▸ Work instruction:
Reproduce the material below only from the line with "Data Archiving Policy (676, 436)" to the line with "[Išči ...] (647, 59)", both included, keeping each line exact and dropping the pictures.

Supplied material Start Marker

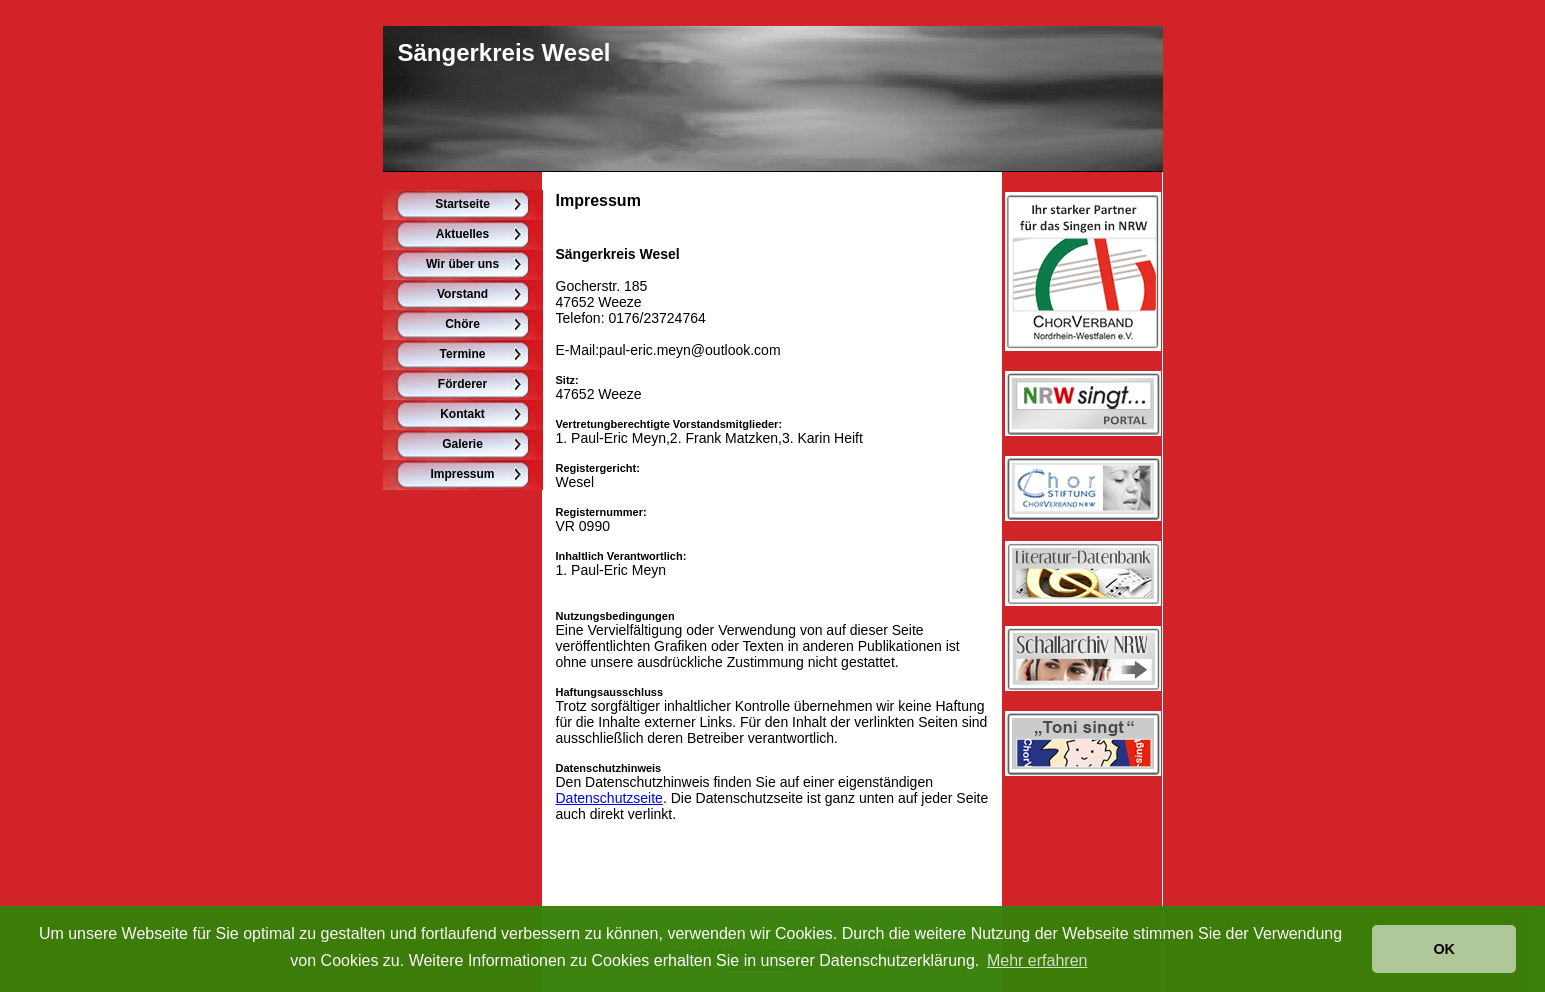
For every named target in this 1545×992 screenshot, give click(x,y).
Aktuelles (462, 234)
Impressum (462, 474)
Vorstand (462, 294)
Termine (463, 354)
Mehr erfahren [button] (1037, 960)
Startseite (462, 204)
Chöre (462, 324)
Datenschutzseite (609, 798)
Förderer (462, 384)
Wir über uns (462, 264)
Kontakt (462, 414)
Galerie (462, 444)
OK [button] (1444, 949)
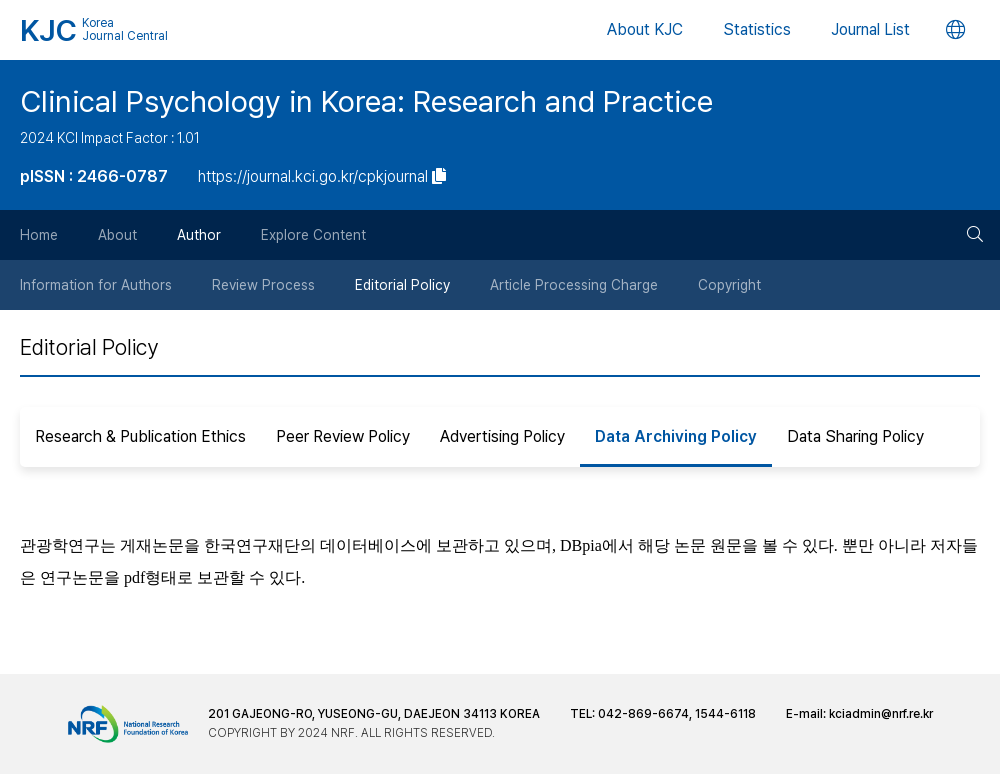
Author (199, 235)
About (117, 235)
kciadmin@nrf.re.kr (881, 714)
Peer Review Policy (343, 436)
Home (39, 235)
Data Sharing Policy (855, 436)
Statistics (757, 29)
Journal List (870, 29)
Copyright (729, 285)
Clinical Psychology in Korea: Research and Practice (366, 101)
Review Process (263, 285)
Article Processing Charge (574, 285)
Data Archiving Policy (676, 436)
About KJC (645, 29)
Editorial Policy (402, 285)
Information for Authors (96, 285)
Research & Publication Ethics (140, 436)
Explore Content (313, 235)
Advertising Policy (502, 436)
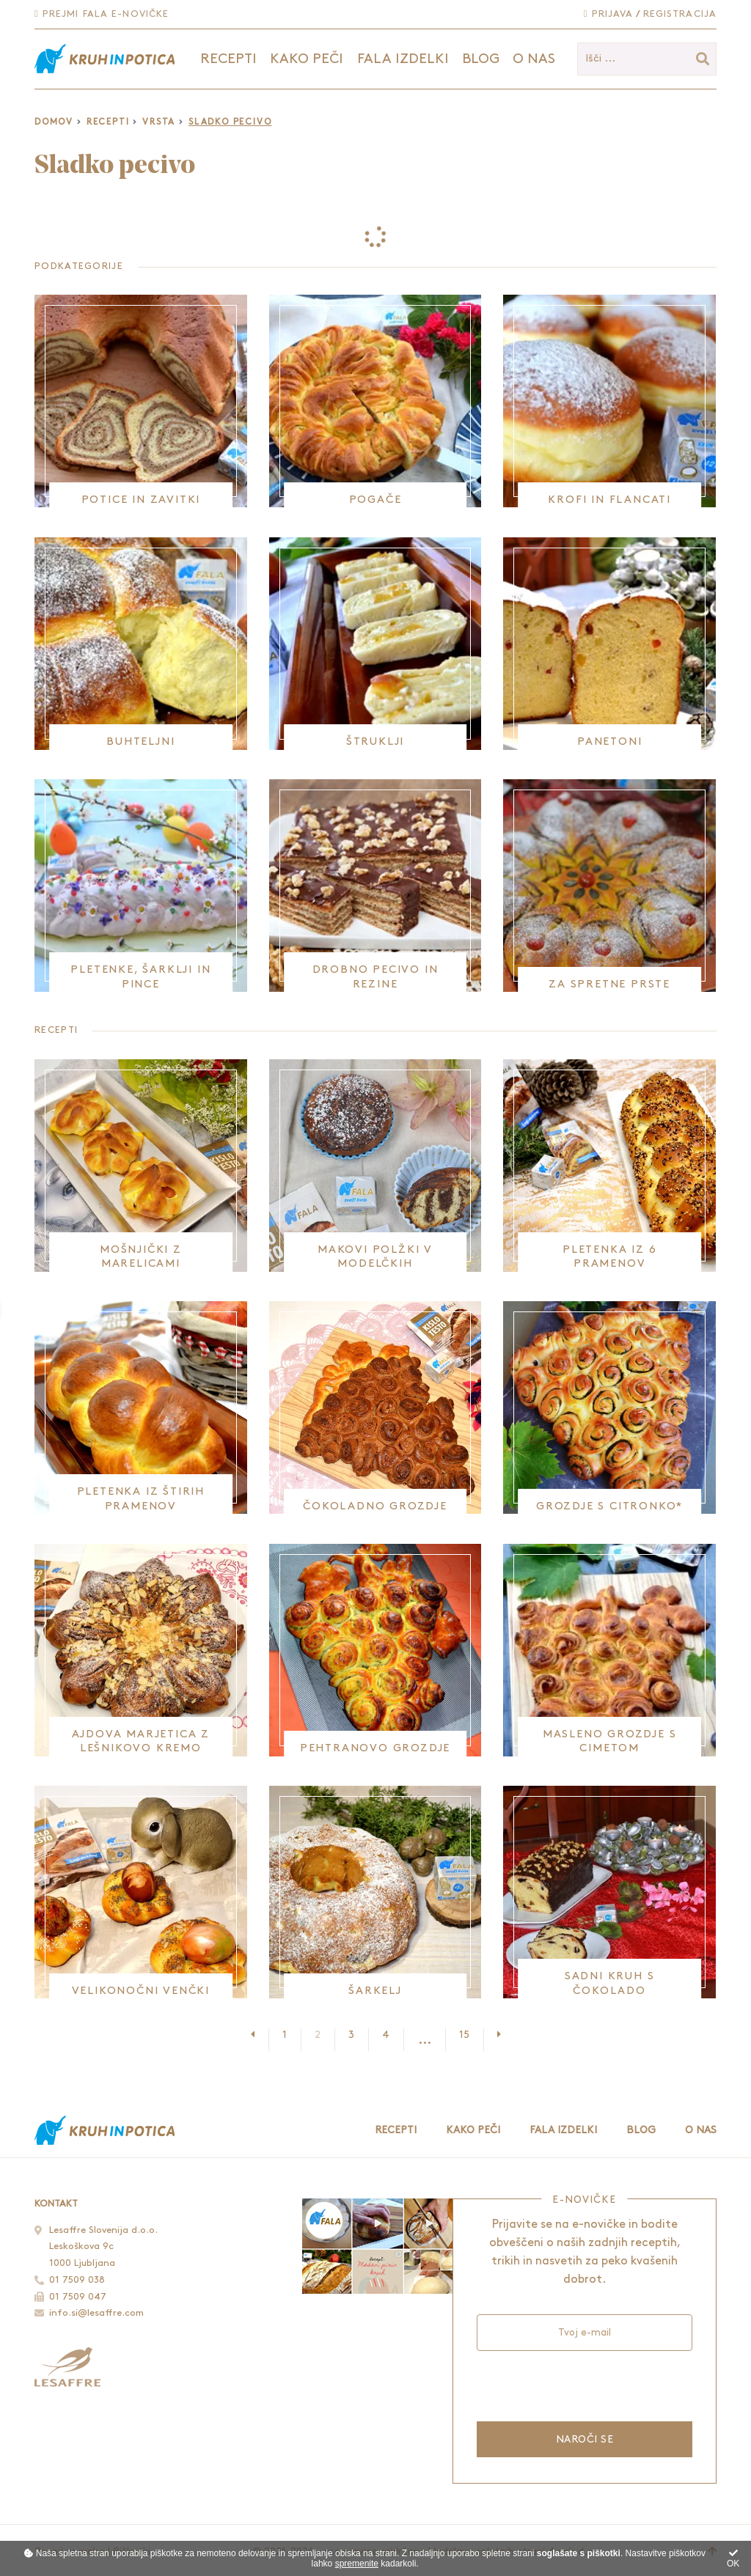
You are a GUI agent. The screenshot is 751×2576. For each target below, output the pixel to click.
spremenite (356, 2563)
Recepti (108, 122)
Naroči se (584, 2439)
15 (464, 2034)
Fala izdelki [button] (403, 59)
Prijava (609, 14)
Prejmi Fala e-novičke (101, 14)
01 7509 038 (77, 2279)
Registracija (680, 14)
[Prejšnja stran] (259, 2035)
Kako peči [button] (306, 59)
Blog (480, 59)
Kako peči (473, 2130)
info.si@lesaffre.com (96, 2312)
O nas (534, 59)
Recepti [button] (228, 59)
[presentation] (584, 2384)
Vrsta (158, 122)
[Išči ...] (647, 59)
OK (733, 2559)
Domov (53, 122)
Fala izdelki (563, 2130)
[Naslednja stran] (492, 2035)
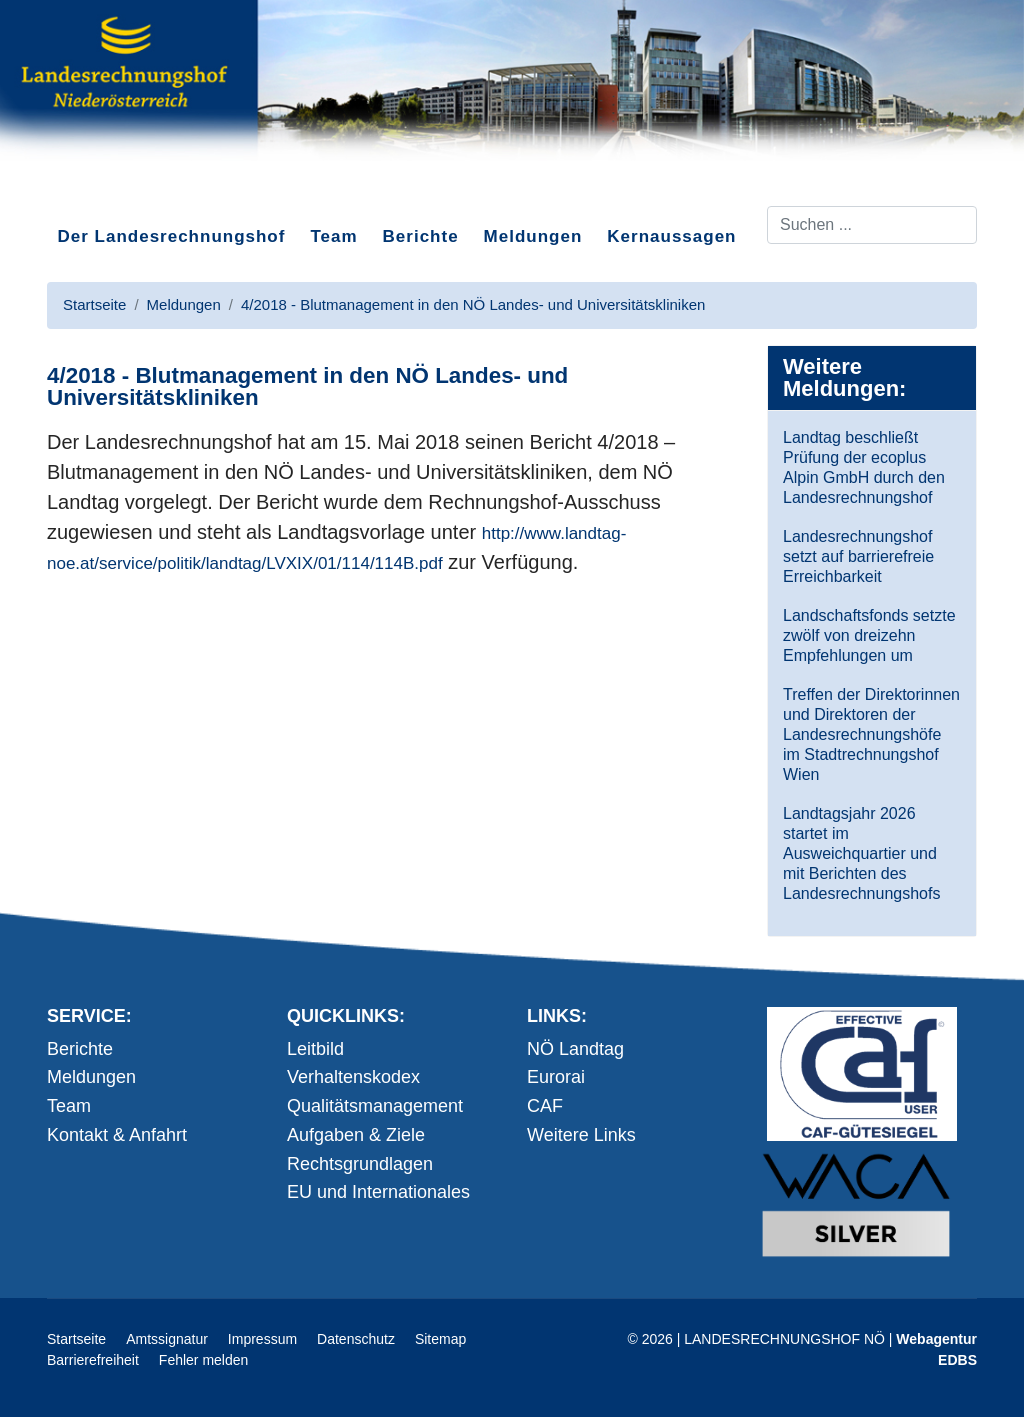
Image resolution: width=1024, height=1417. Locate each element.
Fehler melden (204, 1360)
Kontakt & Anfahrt (117, 1135)
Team (333, 236)
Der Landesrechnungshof (172, 236)
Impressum (262, 1339)
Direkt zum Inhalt (122, 189)
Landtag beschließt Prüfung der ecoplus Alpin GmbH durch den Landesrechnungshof (864, 467)
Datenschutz (356, 1339)
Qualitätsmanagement (375, 1106)
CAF (545, 1106)
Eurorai (556, 1077)
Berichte (421, 236)
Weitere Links (581, 1135)
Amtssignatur (167, 1339)
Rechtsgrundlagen (360, 1164)
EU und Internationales (378, 1192)
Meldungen (533, 236)
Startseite (76, 1339)
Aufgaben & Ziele (356, 1135)
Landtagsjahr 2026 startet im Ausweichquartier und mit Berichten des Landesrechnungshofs (861, 853)
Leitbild (315, 1049)
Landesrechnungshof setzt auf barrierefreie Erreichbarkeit (858, 556)
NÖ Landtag (575, 1049)
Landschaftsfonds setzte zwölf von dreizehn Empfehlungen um (869, 635)
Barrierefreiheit (93, 1360)
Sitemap (440, 1339)
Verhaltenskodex (353, 1077)
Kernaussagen (671, 236)
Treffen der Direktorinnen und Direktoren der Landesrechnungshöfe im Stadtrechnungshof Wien (871, 734)
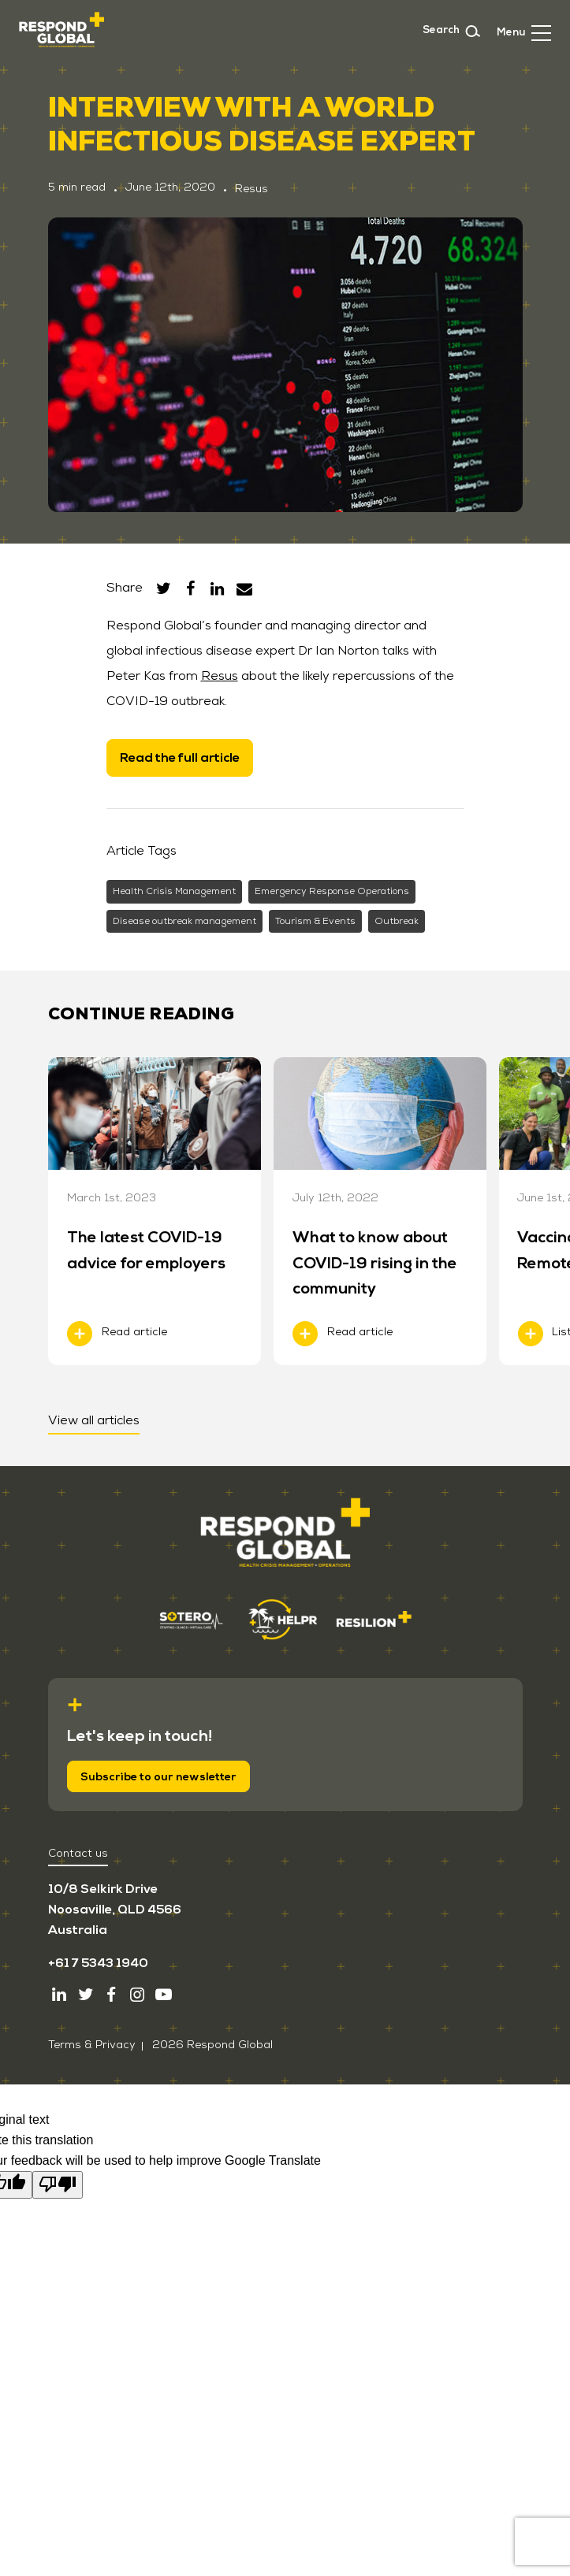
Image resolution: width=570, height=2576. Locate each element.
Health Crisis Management (174, 891)
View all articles (94, 1420)
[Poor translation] (57, 2184)
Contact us (78, 1853)
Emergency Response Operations (332, 891)
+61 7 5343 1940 (98, 1963)
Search (452, 31)
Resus (219, 675)
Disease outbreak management (184, 921)
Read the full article (180, 758)
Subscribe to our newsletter (158, 1777)
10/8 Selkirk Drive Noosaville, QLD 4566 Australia (114, 1909)
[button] (524, 31)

Supplied material End Marker

▸ Task response:
Data Archiving Policy (676, 436)
About KJC (645, 29)
Editorial Policy (402, 285)
Information for Authors (96, 285)
Research & Publication Ethics (140, 436)
Explore Content (313, 235)
Advertising Policy (502, 436)
You are a GUI agent. The screenshot is 751×2576. For each target below, output the pixel to click.
spremenite (356, 2563)
Recepti (108, 122)
Naroči se (584, 2439)
15 (464, 2034)
Fala izdelki [button] (403, 59)
Prijava (609, 14)
Prejmi Fala e-novičke (101, 14)
01 7509 038 (77, 2279)
Registracija (680, 14)
[Prejšnja stran] (259, 2035)
Kako peči [button] (306, 59)
Blog (480, 59)
Kako peči (473, 2130)
info.si@lesaffre.com (96, 2312)
O nas (534, 59)
Recepti [button] (228, 59)
[presentation] (584, 2384)
Vrsta (158, 122)
[Išči ...] (647, 59)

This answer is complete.